Learning Outcomes Week 1
In this lecture, the following concepts were introduced.
- The ability to identify likely applications of artificial intelligence and machine learning in modern computers including:
- Targeted adverts
- Speech recognition
- Ranking of news feed items
- suggestion of likely friends in social networks
- Pose identification in games consoles
- Recommender systems, like Amazon and Netflix
- Face recognition systems such (Picasa, Google, Facebook)
- Modern artificial intelligence is heavily reliant on data.
- Machine learning requires that data is combined with assumptions (or a model) to make a prediction.
- The history of prediction with data goes back as far as Laplace and Gauss (200 years ago).
- Many of the principles of prediction haven't changed much in recent years, but the availability of data and computing power has greatly increased.
Learning Outcomes Week 2
In this lecture, the following concepts were introduced.
- An overview of the idea of classification. Including
- Understanding a basic classification algorithm like the perceptron algorithm
- Understanding what a feature matrix is.
- Understand what the data labels are.
- The concept of a learning rate
- The concept of linear separability
- An overview of the idea of regression. Including
- Basis functions can be used to make a linear regression non-linear.
- An example of a commonly used basis set (like polynomials or radial basis functions).
- A commonly used error (or objective) function such as the sum of squared errors.
- The difference between a model and an algorithm
- The concept of generalization
- The idea of a training set
- The use of the error function (also known as an objective function)

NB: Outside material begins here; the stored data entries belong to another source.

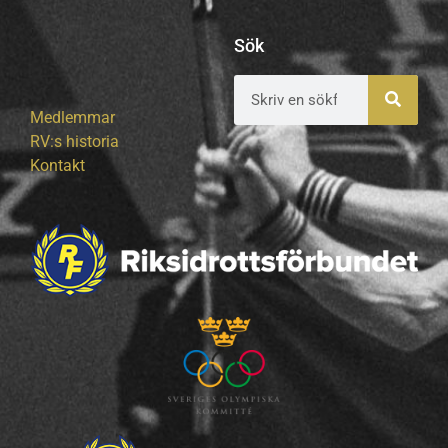
Sök
Medlemmar
RV:s historia
Kontakt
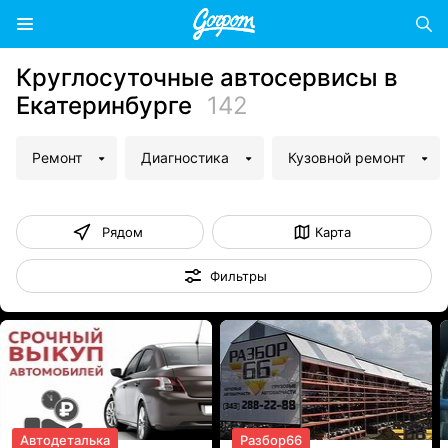
Круглосуточные автосервисы в
Екатеринбурге
142
Ремонт
Диагностика
Кузовной ремонт
Рядом
Карта
Фильтры
Автодеталька
Разбор66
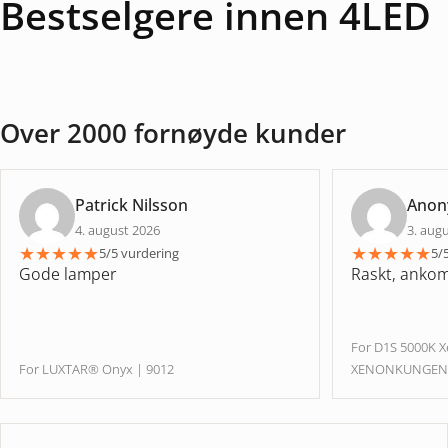
Bestselgere innen 4LED
Over 2000 fornøyde kunder
Patrick Nilsson
Ano
4. august 2026
3. aug
★
★
★
★
★
★
★
★
★
★
5/5 vurdering
5/
Gode lamper
Raskt, ankom 
For D1S 5000K 
For LUXTAR® Onyx | 9012
XENONKUNGE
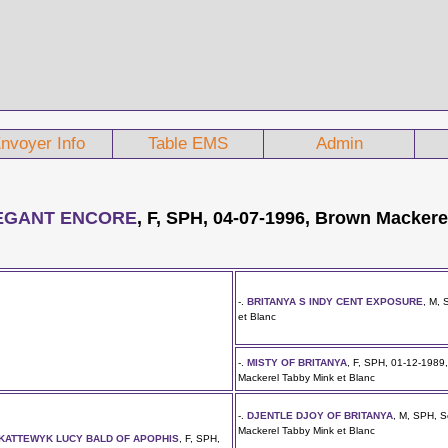
nvoyer Info
Table EMS
Admin
EGANT ENCORE
, F, SPH, 04-07-1996, Brown Mackere
-.
BRITANYA S INDY CENT EXPOSURE
, M,
et Blanc
-.
MISTY OF BRITANYA
, F, SPH, 01-12-1989
Mackerel Tabby Mink et Blanc
-.
DJENTLE DJOY OF BRITANYA
, M, SPH, S
Mackerel Tabby Mink et Blanc
KATTEWYK LUCY BALD OF APOPHIS
, F, SPH,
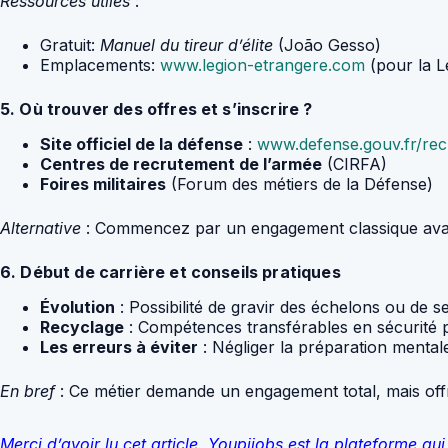
Ressources utiles
:
Gratuit:
Manuel du tireur d’élite
(João Gesso)
Emplacements:
www.legion-etrangere.com
(pour la L
5. Où trouver des offres et s’inscrire ?
Site officiel de la défense
:
www.defense.gouv.fr/re
Centres de recrutement de l’armée
(CIRFA)
Foires militaires
(Forum des métiers de la Défense)
Alternative
: Commencez par un engagement classique avant
6. Début de carrière et conseils pratiques
Évolution
: Possibilité de gravir des échelons ou de s
Recyclage
: Compétences transférables en sécurité p
Les erreurs à éviter
: Négliger la préparation mental
En bref
: Ce métier demande un engagement total, mais offr
Merci d’avoir lu cet article. Youpijobs est la plateforme 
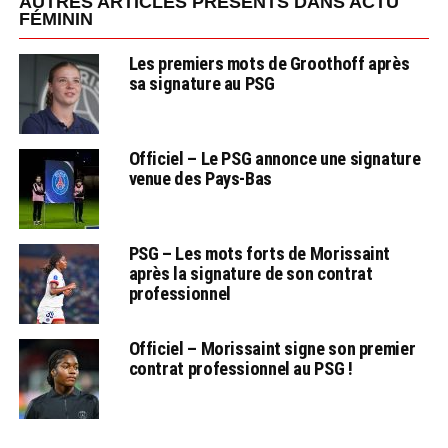
AUTRES ARTICLES PRÉSENTS DANS ACTU
FÉMININ
Les premiers mots de Groothoff après
sa signature au PSG
Officiel – Le PSG annonce une signature
venue des Pays-Bas
PSG – Les mots forts de Morissaint
après la signature de son contrat
professionnel
Officiel – Morissaint signe son premier
contrat professionnel au PSG !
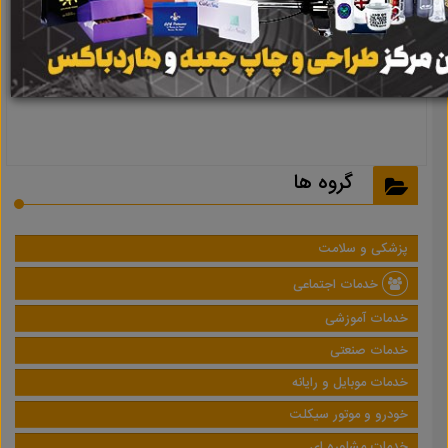
نتیجه ای یافت نشد
گروه ها
پزشکی و سلامت
خدمات اجتماعی
خدمات آموزشی
خدمات صنعتی
خدمات موبایل و رایانه
خودرو و موتور سیکلت
خدمات مشاوره ای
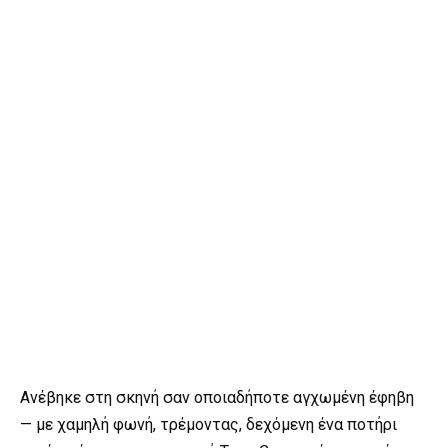
Ανέβηκε στη σκηνή σαν οποιαδήποτε αγχωμένη έφηβη
— με χαμηλή φωνή, τρέμοντας, δεχόμενη ένα ποτήρι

- The importance of the mathematical concepts of
- vectors
- differentiation
- minimum
- The idea behind the optimization approach of steepest descent.
- How stochastic gradient descent differs from steepest descent and why this is important.
Learning Outcomes Week 4
In this lecture, the following concepts were introduced.

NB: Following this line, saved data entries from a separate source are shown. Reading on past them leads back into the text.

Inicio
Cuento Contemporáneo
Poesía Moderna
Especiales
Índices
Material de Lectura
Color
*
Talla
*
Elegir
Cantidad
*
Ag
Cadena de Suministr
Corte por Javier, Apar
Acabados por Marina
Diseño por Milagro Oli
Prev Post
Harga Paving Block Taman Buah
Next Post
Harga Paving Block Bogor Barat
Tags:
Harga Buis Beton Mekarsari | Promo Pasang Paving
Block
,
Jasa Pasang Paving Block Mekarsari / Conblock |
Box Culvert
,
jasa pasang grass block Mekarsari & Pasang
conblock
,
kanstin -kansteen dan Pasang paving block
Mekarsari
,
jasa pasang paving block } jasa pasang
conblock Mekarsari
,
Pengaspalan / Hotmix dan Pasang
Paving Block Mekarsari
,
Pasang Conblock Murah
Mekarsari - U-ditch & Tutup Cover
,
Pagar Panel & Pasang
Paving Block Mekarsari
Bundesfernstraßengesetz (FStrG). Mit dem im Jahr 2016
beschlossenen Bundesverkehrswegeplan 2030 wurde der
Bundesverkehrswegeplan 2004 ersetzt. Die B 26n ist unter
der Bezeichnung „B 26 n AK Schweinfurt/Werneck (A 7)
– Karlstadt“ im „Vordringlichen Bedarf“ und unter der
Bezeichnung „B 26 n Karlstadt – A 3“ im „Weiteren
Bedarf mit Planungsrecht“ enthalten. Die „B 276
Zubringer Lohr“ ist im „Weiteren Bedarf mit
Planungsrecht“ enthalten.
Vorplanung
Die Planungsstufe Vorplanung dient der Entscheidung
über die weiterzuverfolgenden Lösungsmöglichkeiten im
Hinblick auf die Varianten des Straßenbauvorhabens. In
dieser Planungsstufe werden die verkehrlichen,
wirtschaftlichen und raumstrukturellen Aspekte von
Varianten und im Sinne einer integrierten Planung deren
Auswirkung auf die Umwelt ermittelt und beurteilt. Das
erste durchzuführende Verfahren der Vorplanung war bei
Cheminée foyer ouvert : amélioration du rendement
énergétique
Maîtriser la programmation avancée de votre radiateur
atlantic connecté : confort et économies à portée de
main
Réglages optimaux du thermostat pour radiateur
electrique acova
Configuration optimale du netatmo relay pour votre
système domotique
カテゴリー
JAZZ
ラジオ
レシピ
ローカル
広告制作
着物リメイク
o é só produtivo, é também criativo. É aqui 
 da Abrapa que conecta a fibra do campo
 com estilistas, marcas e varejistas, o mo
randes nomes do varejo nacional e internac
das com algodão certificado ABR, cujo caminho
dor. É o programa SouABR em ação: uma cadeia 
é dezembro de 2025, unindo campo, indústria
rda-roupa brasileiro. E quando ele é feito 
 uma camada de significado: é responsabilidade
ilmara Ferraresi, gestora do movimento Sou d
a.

- The difference between unsupervised learning and supervised learning.
- Examples of unsupervised learning approaches:
- Clustering: e.g. k-means clustering
- Dimensionality reduction: e.g. principal component analysis.
- The algorithms for dimensionality reduction and clustering involve optimisation of objective functions.

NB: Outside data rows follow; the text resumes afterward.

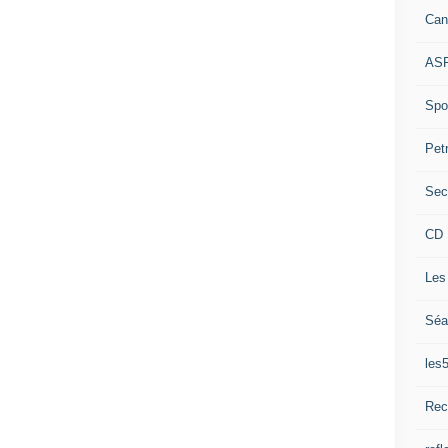
Can
ASP
Spor
Pet
Sec
CD 
Les
Séa
les
Rec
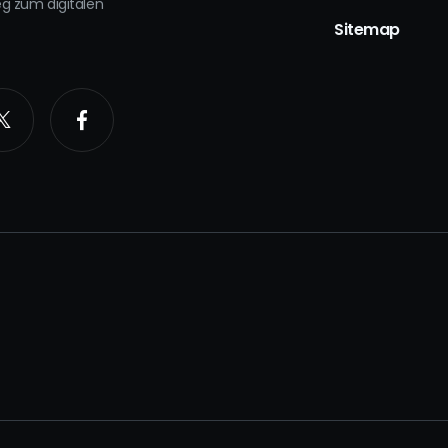
eg zum digitalen
.
Sitemap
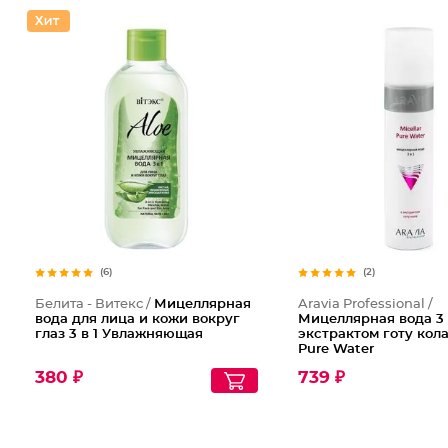
(6)
(2)
Белита - Витекс /
Мицеллярная
Aravia Professional /
вода для лица и кожи вокруг
Мицеллярная вода 3 в
глаз 3 в 1 Увлажняющая
экстрактом готу кола
Pure Water
380 ₽
739 ₽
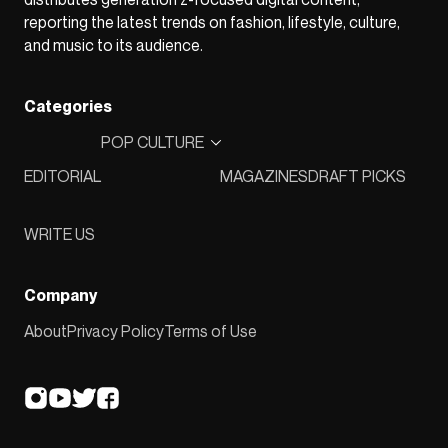
reporting the latest trends on fashion, lifestyle, culture,
and music to its audience.
Categories
POP CULTURE
EDITORIAL
MAGAZINES
DRAFT PICKS
WRITE US
Company
About
Privacy Policy
Terms of Use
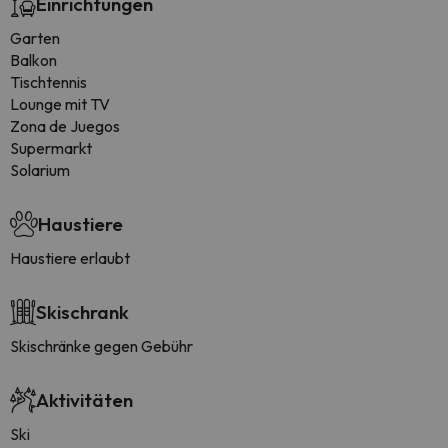
Einrichtungen
Garten
Balkon
Tischtennis
Lounge mit TV
Zona de Juegos
Supermarkt
Solarium
Haustiere
Haustiere erlaubt
Skischrank
Skischränke gegen Gebühr
Aktivitäten
Ski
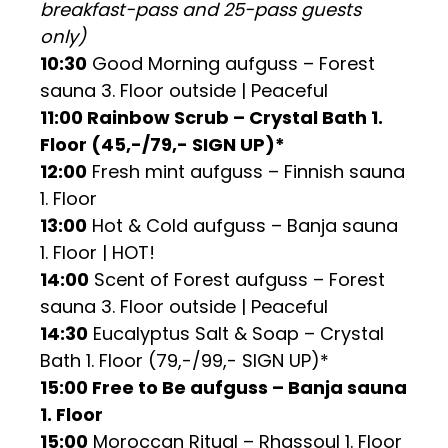
breakfast-pass and 25-pass guests
only)
10:30
Good Morning aufguss – Forest
sauna 3. Floor outside | Peaceful
11:00 Rainbow Scrub – Crystal Bath 1.
Floor (45,-/79,- SIGN UP)*
12:00
Fresh mint aufguss – Finnish sauna
1. Floor
13:00
Hot & Cold aufguss – Banja sauna
1. Floor | HOT!
14:00
Scent of Forest aufguss – Forest
sauna 3. Floor outside | Peaceful
14:30
Eucalyptus Salt & Soap – Crystal
Bath 1. Floor (79,-/99,- SIGN UP)*
15:00 Free to Be aufguss – Banja sauna
1. Floor
15:00
Moroccan Ritual – Rhassoul 1. Floor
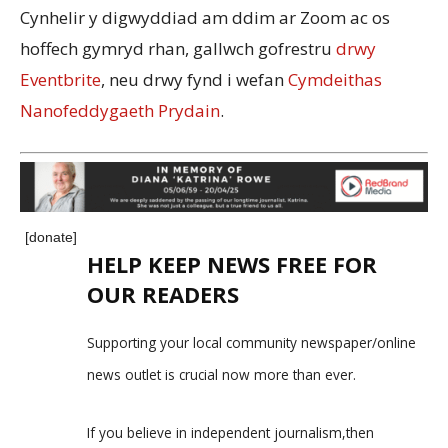
Cynhelir y digwyddiad am ddim ar Zoom ac os
hoffech gymryd rhan, gallwch gofrestru
drwy
Eventbrite
, neu drwy fynd i wefan
Cymdeithas
Nanofeddygaeth Prydain
.
[donate]
HELP KEEP NEWS FREE FOR
OUR READERS
Supporting your local community newspaper/online
news outlet is crucial now more than ever.
If you believe in independent journalism,then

- The different characteristics of these approaches to dimensionality reduction: in clustering you represent your data as discrete groups, in dimensionality reduction by a reduced number of continuous variables.
- Understand that machine learning has two broad approaches
- The Optimization Approach to ML
- The Probabilistic Approach to ML
- The basic probability rules including:
- The properties of a probability distribution.
- The sum rule of probability.
- The product rule of probability.
- Bayes' rule
- How these rules are applied in a simple robot navigation example.
- The difference between a machine learning model and a machine learning algorithm.
Learning Outcomes Week 5
This lecture covers the following learning outcomes
- A review of continuous probability densities.
- A review of the Gaussian density.
- The equivalence between least squares and a Gaussian noise approximation.
Learning Outcomes Week 6
This lecture covers the following learning outcomes
- Mapping the basic programming concepts into algorithms for machine learning.
- Ability to make small modifications to existing code to change an algorithm.
- Be able to relate lines in a programming language to mathematical formulae.
- Understanding that the mathematical derivations we create can map to implementations in code.
- Understanding how mathematics is implemented as code, for example data structures like arrays can map to mathematical structures like vectors.
- Understanding the particular needs when interacting with data: an environment that allows the display of the data. (e.g. IPython notebook).
- Reinforcing the previous lectures' learning outcomes.
This document last modified Friday, 24-Jan-2014 08:12:01 UTC.